§ **SOURCE MATERIAL**:
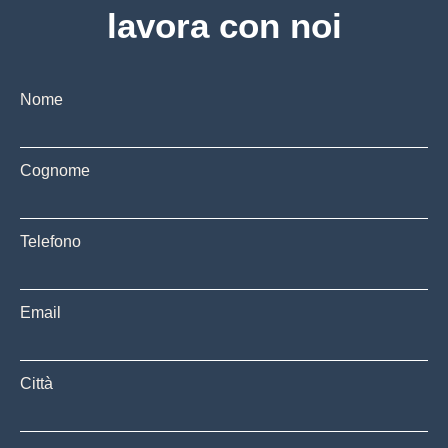
lavora con noi
Nome
Cognome
Telefono
Email
Città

§ **ACTIVITY**: All of the entries above are to be duplicated exactly, with every image left out.

§ **EXERCISE ANSWER**:
lavora con noi
Nome
Cognome
Telefono
Email
Città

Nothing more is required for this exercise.